Your problem is the 8-way splitter feeding the whole house. You need to isolate the feed to the main floor so that it is by itself. You will need to figure out which of the eight is the Upstairs feed move it to the Basement feed. You need to run a second coax from the SWiM-16 to that room to either pick up the Main room feed or upstairs feed.


----------



## markman07 (Dec 22, 2005)

Summary: SW1 port has cable that connects to splitter which then sends cables throughout the house. SW2 has cable that doesn't connect to a splitter but just has the cable going to some where in the house. So if I want to put more (tuners) on sw2 I need a second splitter to handle moving some of the cables from the Sw1 splitter to SW2, correct?

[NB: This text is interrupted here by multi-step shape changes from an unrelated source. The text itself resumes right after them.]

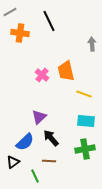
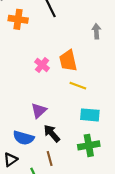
yellow line: (84, 94) -> (78, 86), moved
blue semicircle: (25, 142) -> (24, 138), turned 60
brown line: (49, 161) -> (50, 158), turned 72

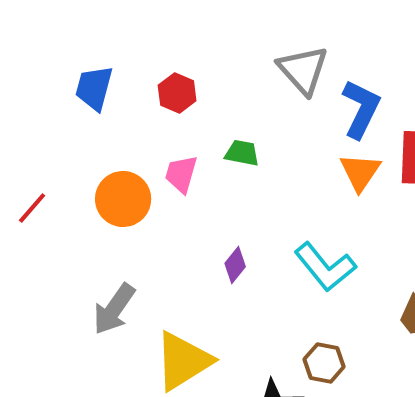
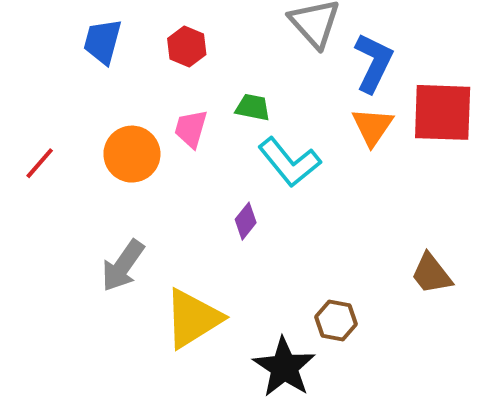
cyan L-shape: (325, 267) -> (289, 162), moved

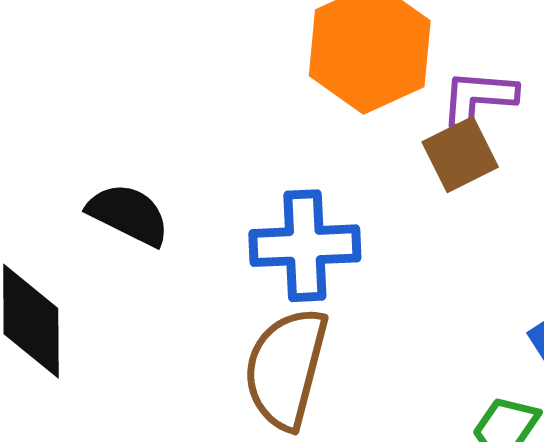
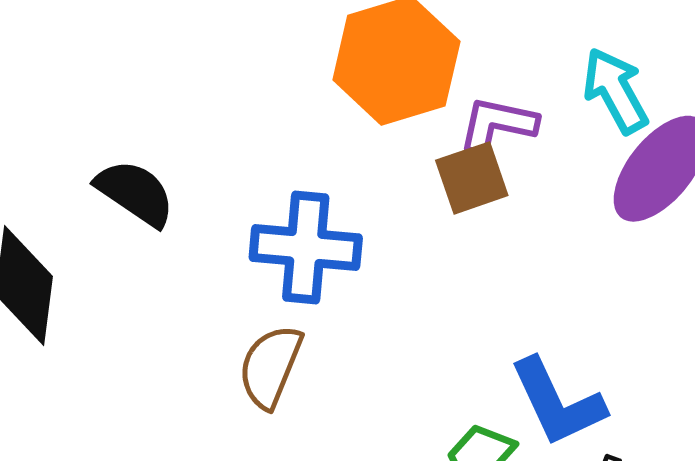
brown semicircle: (286, 368) -> (270, 366), size x0.7

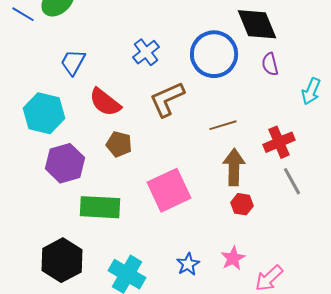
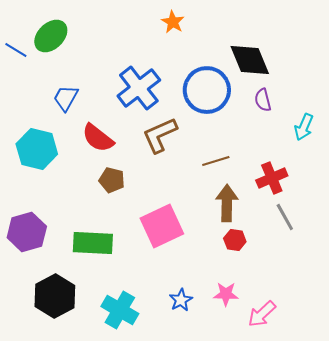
blue cross: (146, 52) -> (139, 88), size x1.6
purple hexagon: (65, 163) -> (27, 232), moved
pink star: (233, 258) -> (226, 294), turned 30

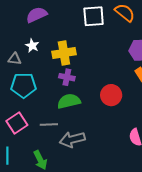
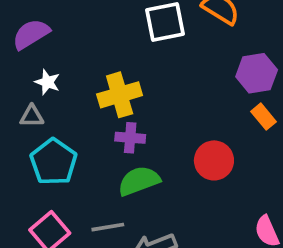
purple semicircle: (37, 15) -> (31, 34), moved
white star: (32, 46) -> (47, 82), moved
cyan pentagon: (23, 85) -> (54, 162), turned -30

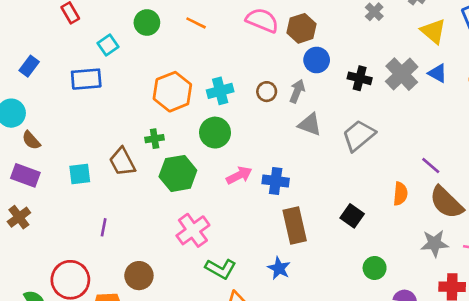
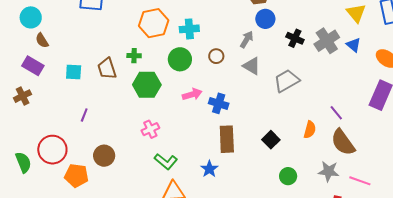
brown circle: (267, 92) -> (216, 56), moved
pink cross: (193, 230) -> (150, 129), size x0.7
green circle: (375, 268) -> (288, 176), moved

If so can I just get any standard splitter from a hardware store?


----------



## NR4P (Jan 16, 2007)

No you can't just get any splitter. You need the Directv approved splitters. They are known as Green Label splitters. Be sure to get these and only these or WHDVR and any Genie mini clients won't operate properly.

Ideally its better to use as few ports as possible. Meaning don't get an 8 port splitter and use only 2 ports. For example, say I have a need for six ports in total. Off of SWM 1 I have a 2 way splitter and off of SWM 2 I have a 4 way splitter. This reduces signal loss by using the minimum number of ports.

PS: Ports are not tuners. They are the coax connections to the DVR, Genie or receivers.


----------



## markman07 (Dec 22, 2005)

I really appreciate it!. Thanks for everyone's feedback as I both try to understand this more and also figure out a fix that I actually could do! (without doing the obvious /easy thing and move the Genie back to the basement-ugg). 

So looking again down in the basement I can tell that the one cable from SWM2 goes directly to the basement wall jack. So from Stuart's first reply I then presume that this drives the PI. The second cable that feeds this basement wall jack comes from the splitter connected to SW!. So it appears that the basement wall jack which has the one jack which connects to the PI and the second port on the wall jack is connected to the HR24-500. 

So more questions - w

1. The SWM1 port, in my setup, is only powering the PI, correct. So no tuners are running off this side ?
2. The SWM2 port - which connects to the splitter where 7 cables exit it and run to all the different locations including the basement. So if SW1 only feeds the PI does that mean I'm trying to use up to 11 tuners off of SW2 ? (which only supports 8 per side) 

3. So if I were to connect the Genie cable to SW2 (essentially moving the 5 tuners to it ) what options do I then to power the PI ? I can't connect that to Sw1 which is connected to the splitter. So to fix this issue do I for sure need a second splitter somewhere in the equation?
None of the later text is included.